Now, half the time, this works and the image shows nicely. But the other half, the whole thing crashes and I get this traceback:

Traceback (most recent call last):
  File "/usr/lib/python2.7/runpy.py", line 162, in _run_module_as_main
    "__main__", fname, loader, pkg_name)
  File "/usr/lib/python2.7/runpy.py", line 72, in _run_code
    exec code in run_globals
  File "/home/pi/led-infopanel/rgbinfopanel/__main__.py", line 4, in <module>
    display.run()
  File "/home/pi/led-infopanel/rgbinfopanel/display.py", line 188, in run
    display.run()  # main thread
  File "/home/pi/led-infopanel/rgbinfopanel/display.py", line 50, in run
    self.draw_frame()
  File "/home/pi/led-infopanel/rgbinfopanel/display.py", line 72, in draw_frame
    self.scene.draw_frame()
  File "/home/pi/led-infopanel/rgbinfopanel/scenes.py", line 49, in draw_frame
    self.disp.canvas.SetImage(self.image)
  File "rgbmatrix/core.pyx", line 22, in rgbmatrix.core.Canvas.SetImage (rgbmatrix/core.cpp:1605)
  File "rgbmatrix/core.pyx", line 46, in rgbmatrix.core.Canvas.SetPixelsPillow (rgbmatrix/core.cpp:2339)
OverflowError: can't convert negative value to size_t

Not sure if it matters, but this is a multithreaded application with an MQTT server to pull down live info for display from a server.

hzeller commented 7 years ago

What happens if you print the size of the picture ?

As long as you make sure that setting the image only happens in one thread and never concurrently with multiple threads, you should be fine.

Also paging @chmullig , who provided the fast image implementation, to have a look (I only have limited Python experience).

hzeller commented 7 years ago

What is self.disp.canvas, did you initialize it with the result of a call to self.disp.matrix.CreateFrameCanvas() before outside of the provided code-snippet when setting up the matrix ?

(I suspect so, because otherwise Clear() would've failed before. Just double-checking)

partofthething commented 7 years ago

Yes, that is initialized within the disp class with self.canvas = self.matrix.CreateFrameCanvas(). It totally works sometimes but not others. If I just run the code twice, it works once and then crashes the second time. All the other scenes work fine, it's just the SetImage that exhibits this randomness.

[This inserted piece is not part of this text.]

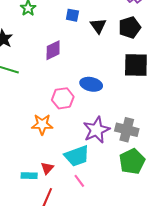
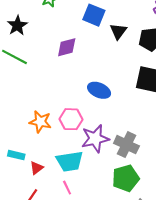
blue square: (72, 15) -> (94, 15), size x1.5
pink hexagon: (63, 98) -> (71, 119), moved
cyan rectangle: (29, 176) -> (16, 155), moved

Printing the size seems right: (64x32).

You know what, this is probably my fault. I was trying to disable the frame refreshing during a solid image and may have been calling SetImage in some cases before calling Clear(). It worked sometimes because my application randomly chooses scenes, and if it started with the image it was fine (because it was Cleared) but if it came to the image later it crashed. I misinterpreted this as random behavior of the library but now that I'm ensuring the clear happens, it seems pretty solid.

Yeah, and I confirmed this by forgetting to clear again. Same error. So I guess this is solved as invalid.

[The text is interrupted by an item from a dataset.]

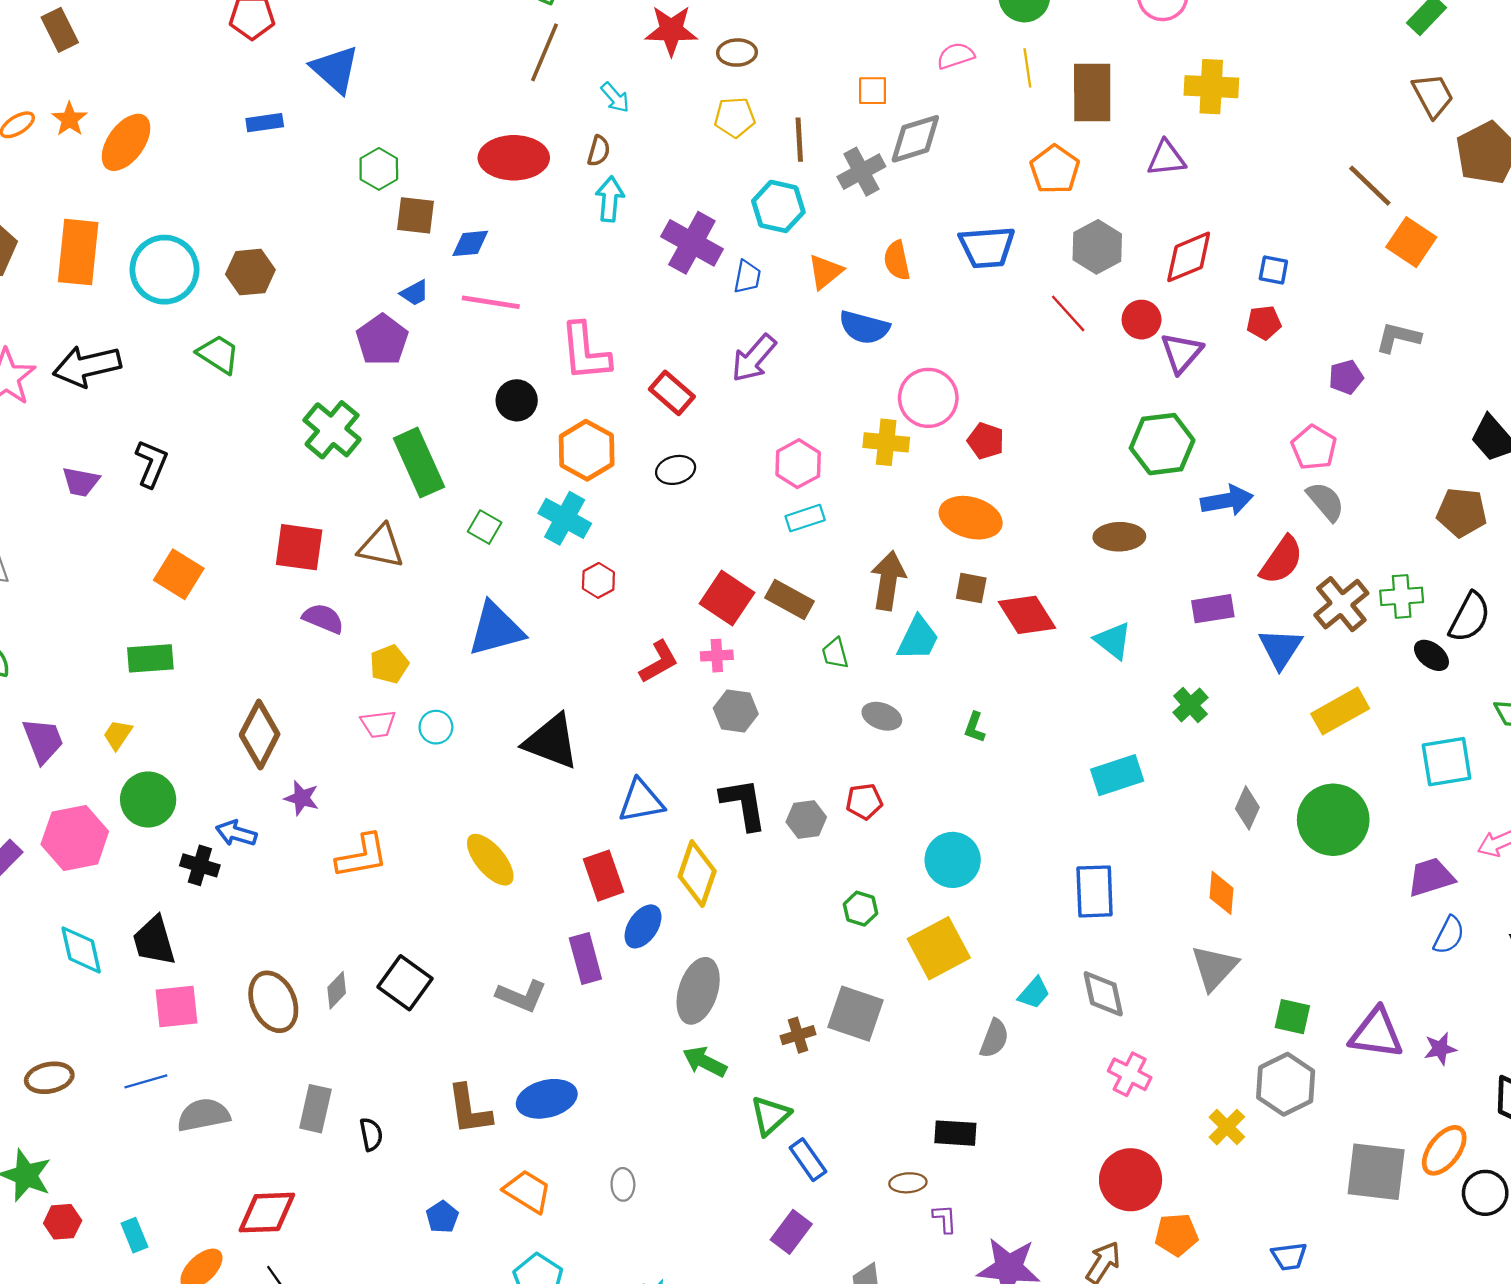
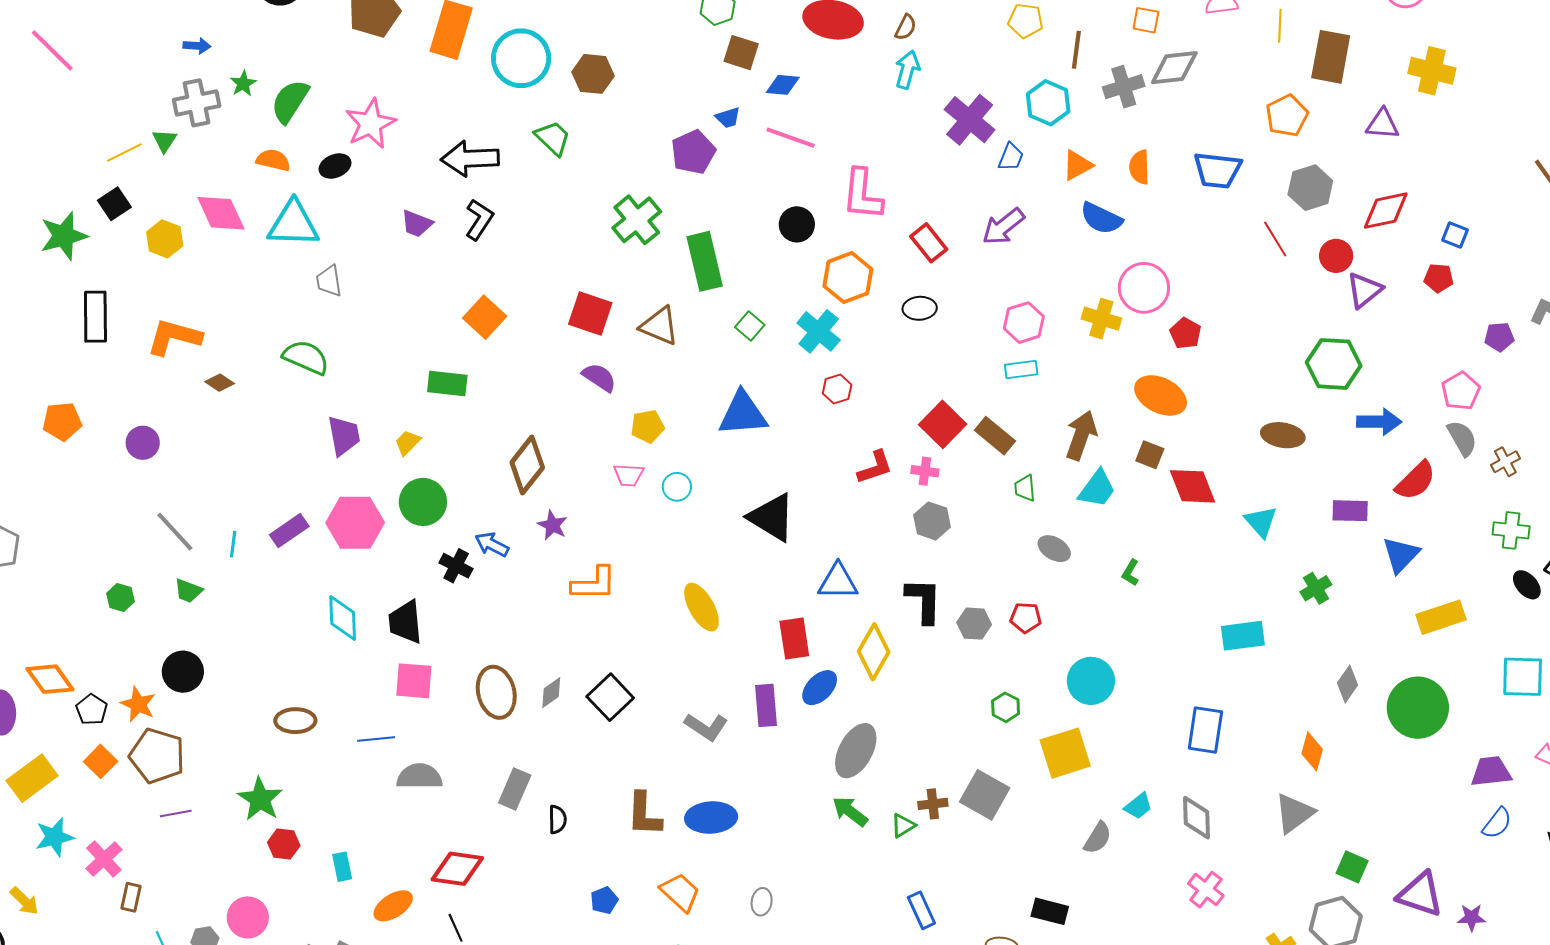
black arrow: (87, 366) -> (470, 159), moved
brown cross: (1341, 604) -> (1505, 462), moved, size x0.6
green triangle: (770, 1116) -> (903, 826), moved, size x0.7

This library is so sweet though. I'm still super excited even though I did a false bug report. Have a good one!

partofthething commented 7 years ago

Hmmm, it may not be so simple. I'm still somewhat randomly seeming to be getting this error. Maybe I have to clear both of the double buffers?

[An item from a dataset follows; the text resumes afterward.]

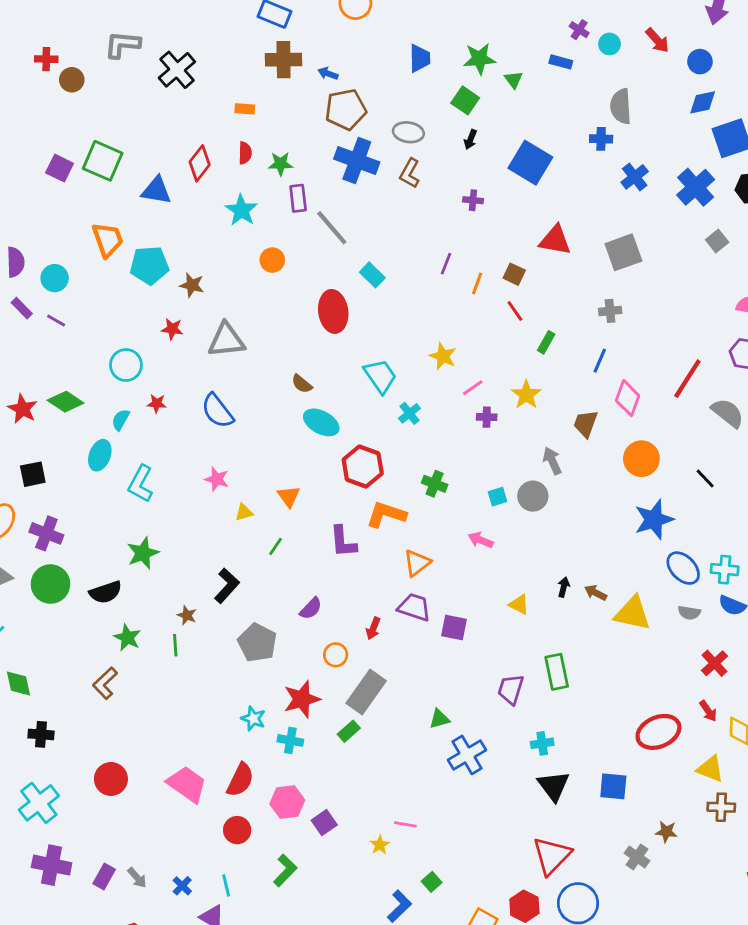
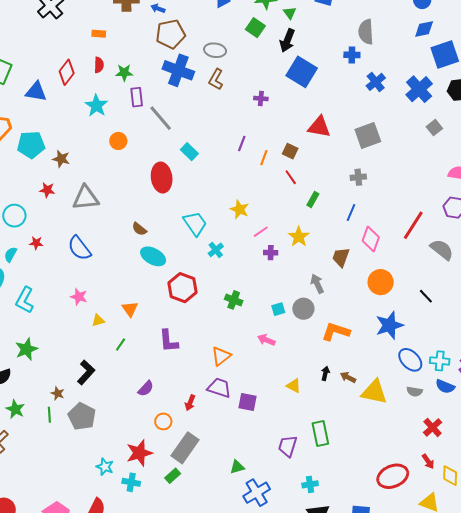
black arrow: (470, 139) -> (287, 40), moved, size x1.6
orange L-shape: (386, 514) -> (336, 332), moved
gray pentagon: (257, 643) -> (82, 416), moved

chmullig commented 7 years ago

Sorry to hear its crashing, I'll take a look, but it might be a bit before I can really dive in.

Can you confirm which version of PIL/Pillow you have installed? Looks like python 2.7? I assume you didn't rerun the cython build, right?

For now there's an optional argument to disable the fast set image, so you should be able to get the old slow/safe behavior that way.

hzeller commented 7 years ago

If it is an intermittent problem it very much sounds like a threading issue. Did you make absolutely sure that you only access operations on a particular canvas (Clear(), SetPixel(), SetImage()) in one thread at a time ? (in contrast, access to SwapOnVSync() should be safe doing in parallel).

It sounds like you have some independently running scenes, so if you run these in multiple threads sharing one canvas variable (because it looks like you have them in the 'disp' struct which seems to be shared between Scenes?), you're in trouble.

However, if each scene owns their own canvas (separately created with CreateFrameCanvas() - you can have an arbitrary number of off-screen canvases. So create a private canvas in each Scene constructor for its own use), then you should be fine, as you only manipulate a canvas that nobody else has access to in parallel (the return-value of SwapOnVSync() will then still essentially swap them around different Scenes, but that is safe because it internally is protected by a mutex on the c++ side).

chmullig commented 7 years ago

I've tried to replicate this in Raspbian on a Raspberry Pi 3, including doing some work in other threads (fetching data, generating other images with PIL, etc). I wasn't able to replicate. Could you post more details on your setup, and if possible source code to replicate?

partofthething commented 7 years ago

It seems to have settled down with my code. I have not had a crash since my previous comment. I must have been doing something wrong. Sorry for the trouble.

Full code is now at https://github.com/partofthething/infopanel in case you want to see exactly what I was doing.